Caterina cercò di controllare l'espressione del proprio volto, sperando che i suoi figli non avessero sentito le parole avvelenate del fiorentino. Si chiese se quell'uomo avesse ipotizzato quello scenario per puro caso o se, in qualche misura, avesse sentito qualche chiacchiera riguardo una delle sue recenti notti raminghe nei pressi del Quartiere Militare.

“Forlì non è una grande città, e i suoi abitanti sembrano non trovare nulla di più interessante dei vostri intrallazzi notturni.” si spiegò lui, stringendo appena gli occhi, come se avesse capito benissimo cosa si agitava nella mente della sua signora: “Dovreste stare più attenta ai posti che frequentate. Certe locande hanno occhi e orecchie ovunque. E non voglio che il mio figlioccio cresca con una madre che sta sulla bocca di tutti.”

“Se avete paura che io non rispetti le mie stesse norme d'igiene – si difese la Leonessa, alzando appena la voce e sforzandosi di sorridere – posso dirvi di star pur tranquillo: io non vengo dai bassifondi, per cui, per me, quella disposizione in particolare non vale.”

Simone sospirò e poi schiuse le labbra, come se fosse pronto a sferrare un nuovo attacco.
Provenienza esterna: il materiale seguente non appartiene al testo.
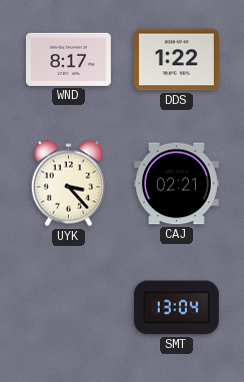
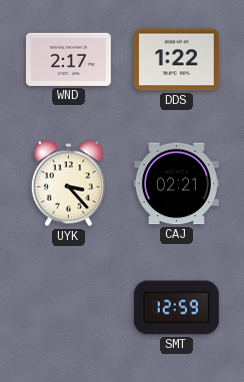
WND: 8:17 -> 2:17
SMT: 13:04 -> 12:59
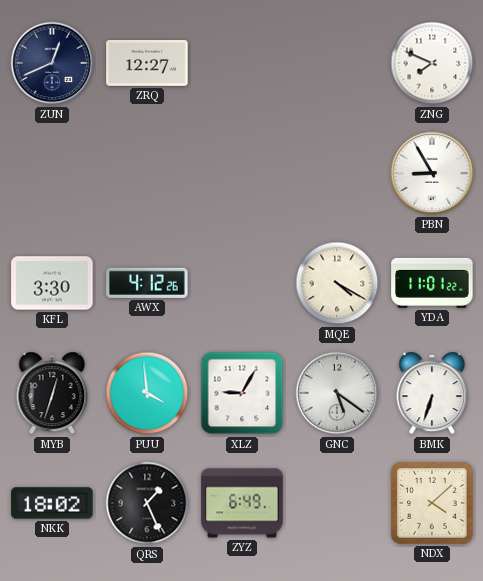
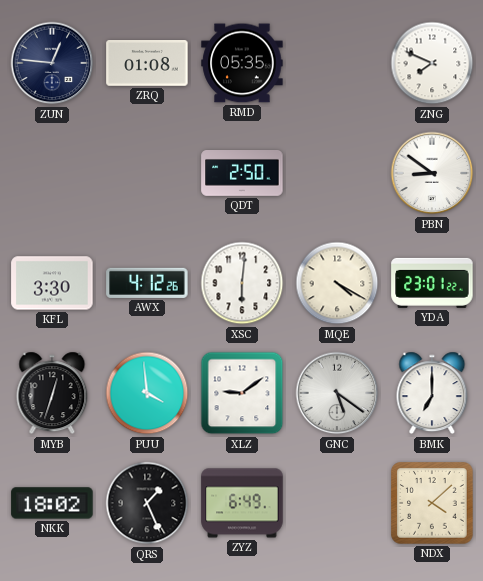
ZUN: 12:41 -> 12:46
ZRQ: 12:27 -> 01:08
RMD: none -> 05:35
QDT: none -> 2:50
PBN: 8:55 -> 8:51
XSC: none -> 6:01
YDA: 11:01 -> 23:01
XLZ: 9:05 -> 9:09
BMK: 6:33 -> 7:00
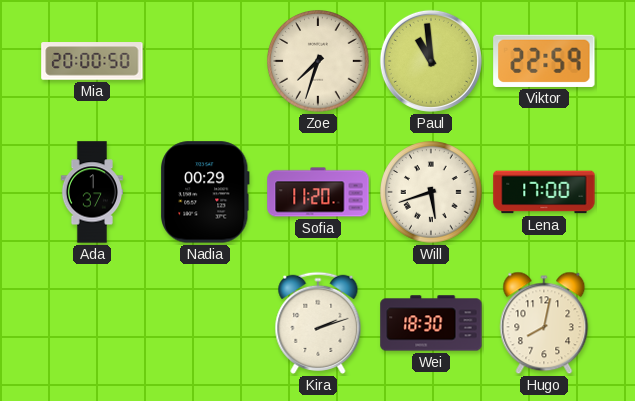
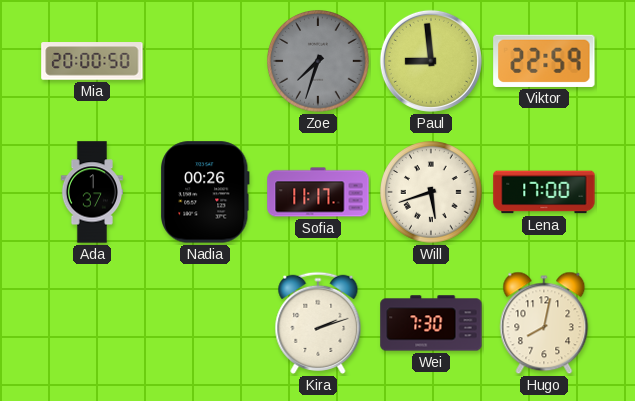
Zoe dial: cream -> grey
Paul: 10:59 -> 8:59
Nadia: 00:29 -> 00:26
Sofia: 11:20 -> 11:17
Wei: 18:30 -> 7:30
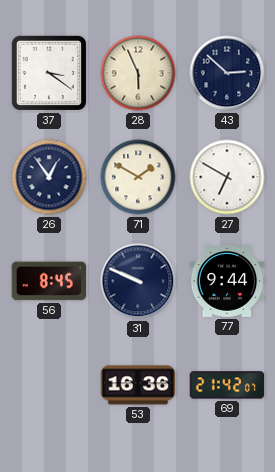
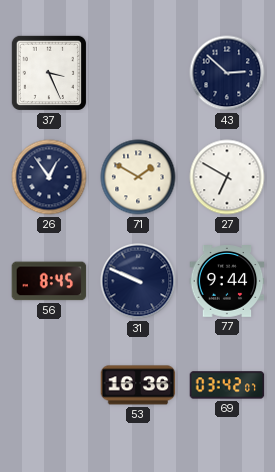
37: 3:21 -> 3:26
28: 5:56 -> none
69: 21:42 -> 03:42
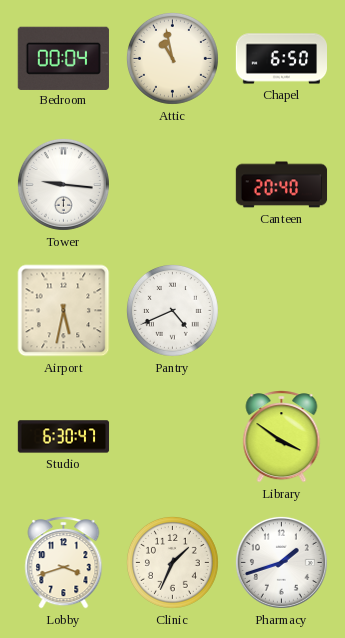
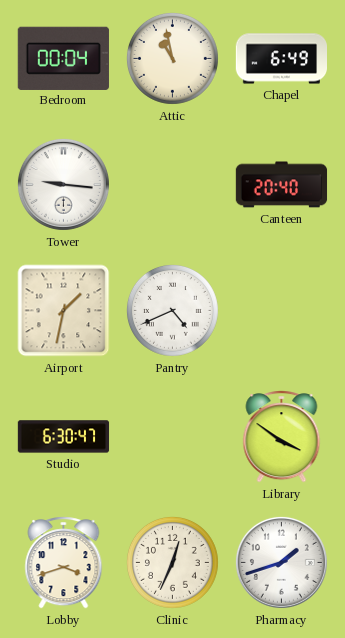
Chapel: 6:50 -> 6:49
Airport: 5:32 -> 1:32
Clinic: 1:34 -> 12:34
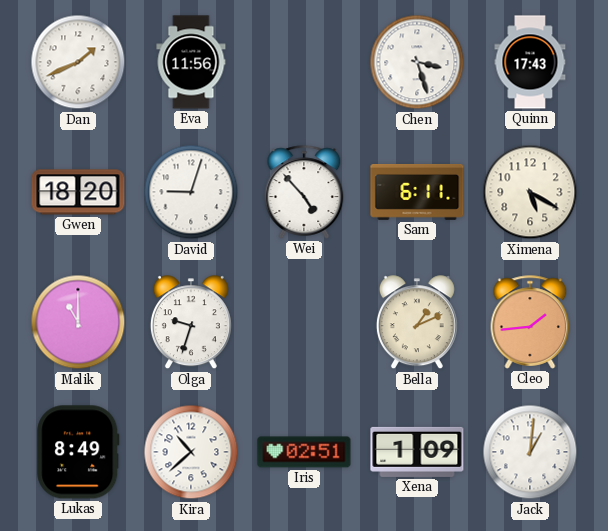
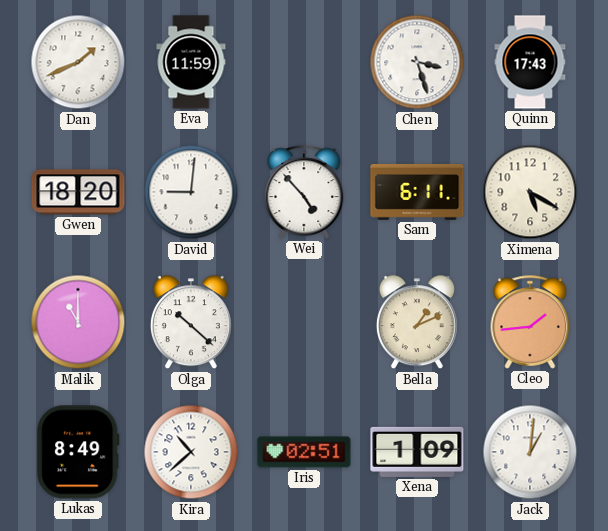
Eva: 11:56 -> 11:59
David: 9:03 -> 9:01
Olga: 9:33 -> 10:22
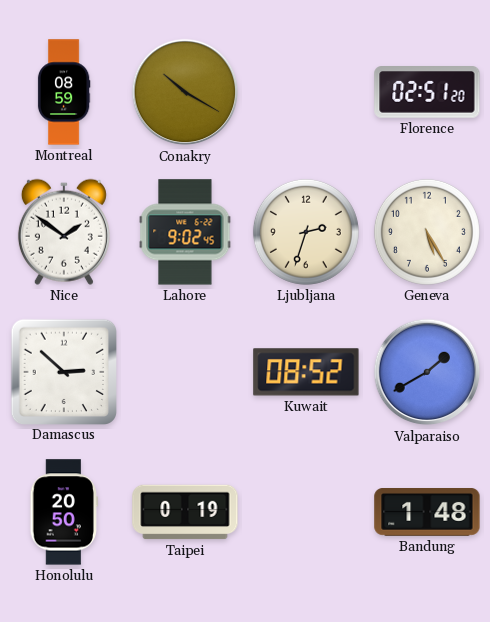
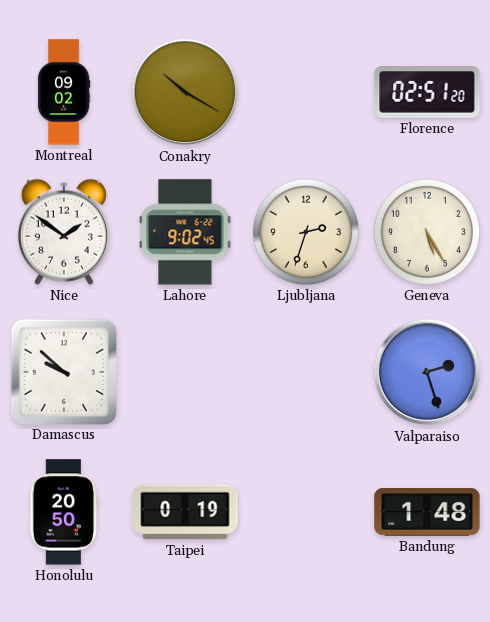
Montreal: 08:59 -> 09:02
Damascus: 2:52 -> 9:52
Kuwait: 08:52 -> none
Valparaiso: 1:40 -> 2:27
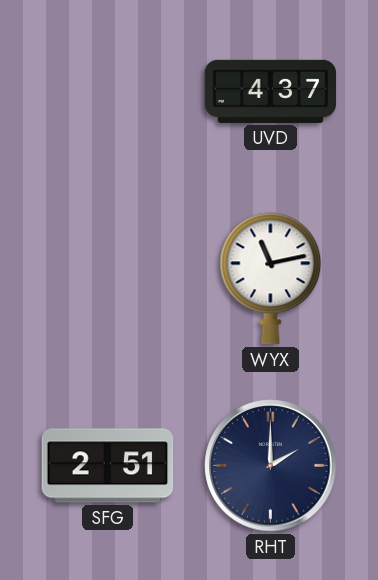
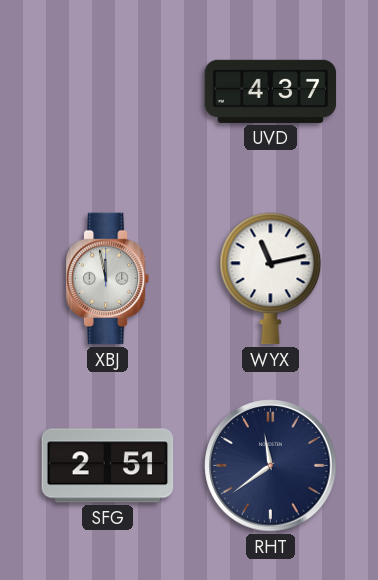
XBJ: none -> 11:58
RHT: 2:00 -> 11:39
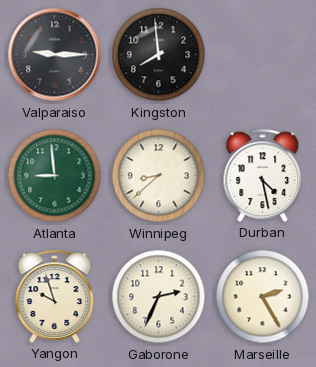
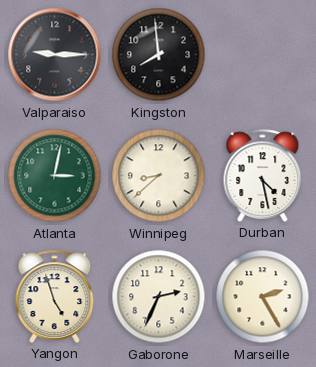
Atlanta: 8:59 -> 3:02
Yangon: 9:57 -> 4:57
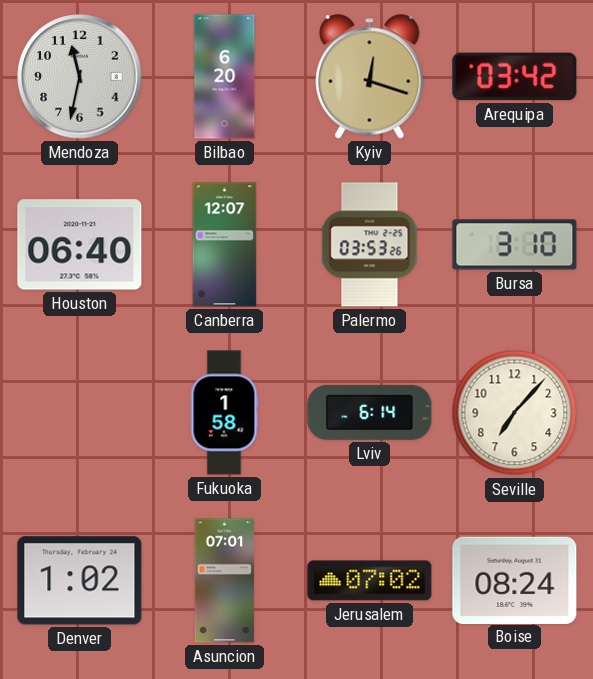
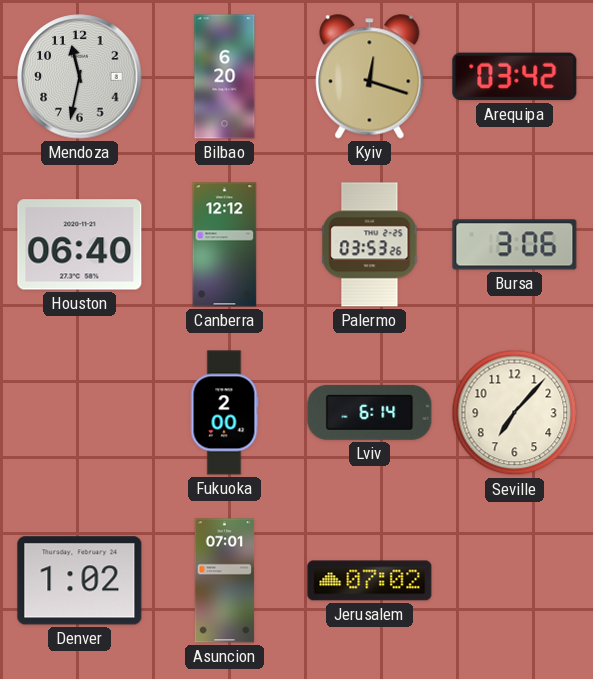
Canberra: 12:07 -> 12:12
Bursa: 3:10 -> 3:06
Fukuoka: 1:58 -> 2:00
Boise: 08:24 -> none
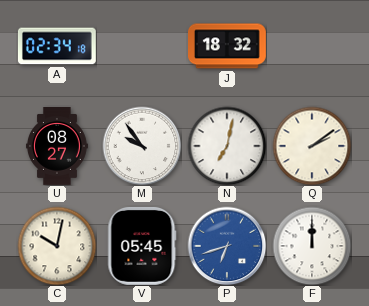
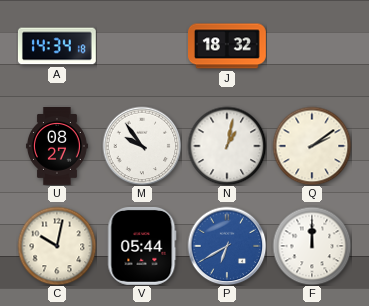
A: 02:34 -> 14:34
N: 7:02 -> 1:02
V: 05:45 -> 05:44
P: 6:42 -> 6:40
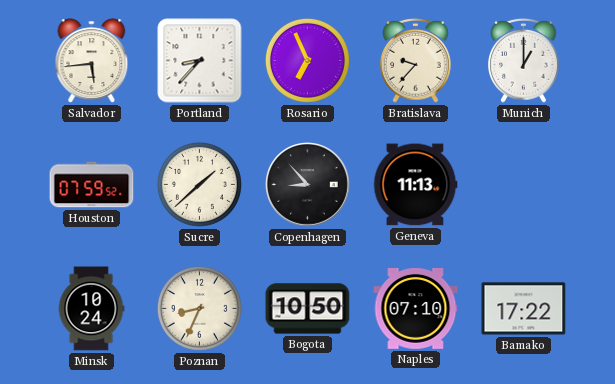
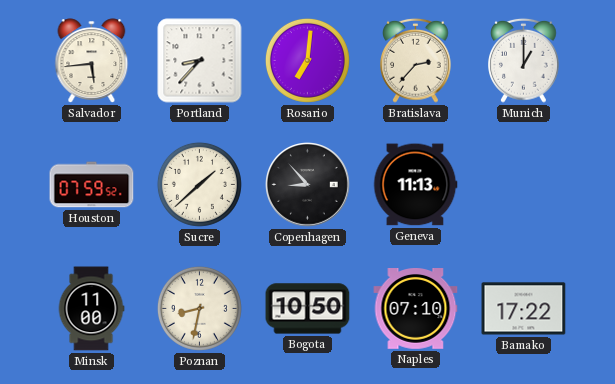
Rosario: 6:56 -> 7:01
Bratislava: 9:37 -> 2:37
Minsk: 10:24 -> 11:00
Poznan: 8:34 -> 8:32
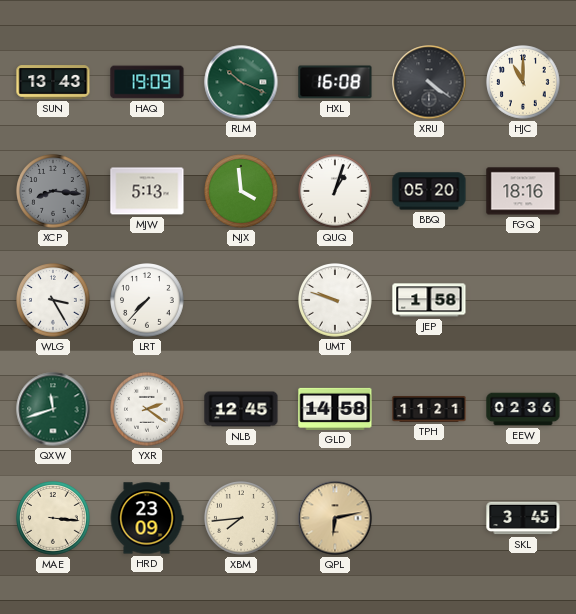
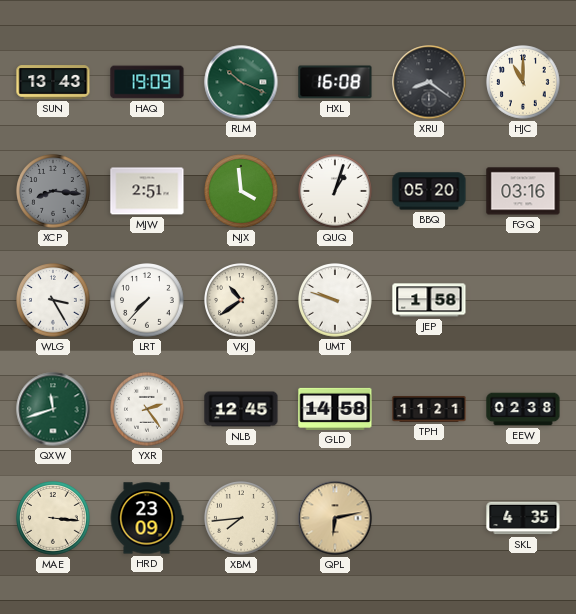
XRU: 4:21 -> 8:21
MJW: 5:13 -> 2:51
FGQ: 18:16 -> 03:16
VKJ: none -> 10:39
YXR: 2:21 -> 2:24
EEW: 02:36 -> 02:38
SKL: 3:45 -> 4:35
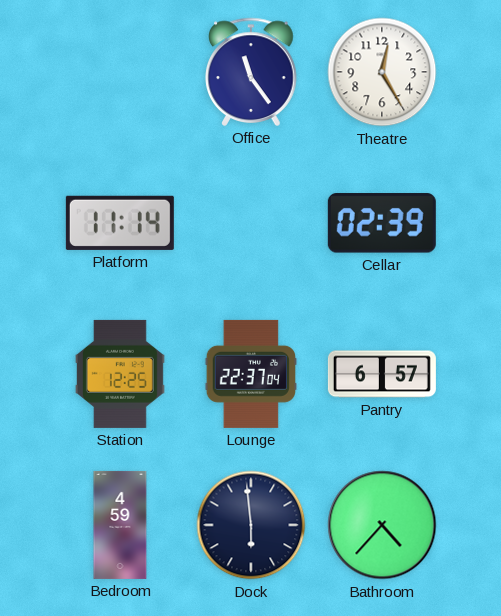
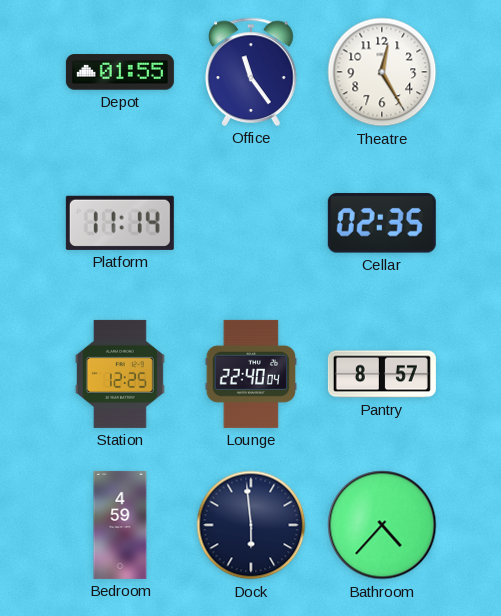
Depot: none -> 01:55
Cellar: 02:39 -> 02:35
Lounge: 22:37 -> 22:40
Pantry: 6:57 -> 8:57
La Contessa, però, non aveva alcuna intenzione di lasciargli di nuovo sfogare la propria frustrazione e il proprio malumore su di lei, perciò lo salutò in modo abbastanza chiaro e si mosse verso i figli.

Bianca e Galeazzo, che in realtà avevano sentito praticamente tutto, fecero del loro meglio per fingersi del tutto ignari del mezzo battibecco a cui avevano assistito e, seguendo la madre, andarono alla porta.

“E voi fate in modo di andare di persona a controllare che i miei ordini siano messi in pratica. Vi ho nominato Governatore affinché lavoriate per me e svolgiate compiti ben precisi, non perché restiate in uno studio a far di conto tutto il giorno.” soggiunse la Sforza, appena prima di lasciare la Sala della Guerra, lanciando un'occhiataccia a Ridolfi.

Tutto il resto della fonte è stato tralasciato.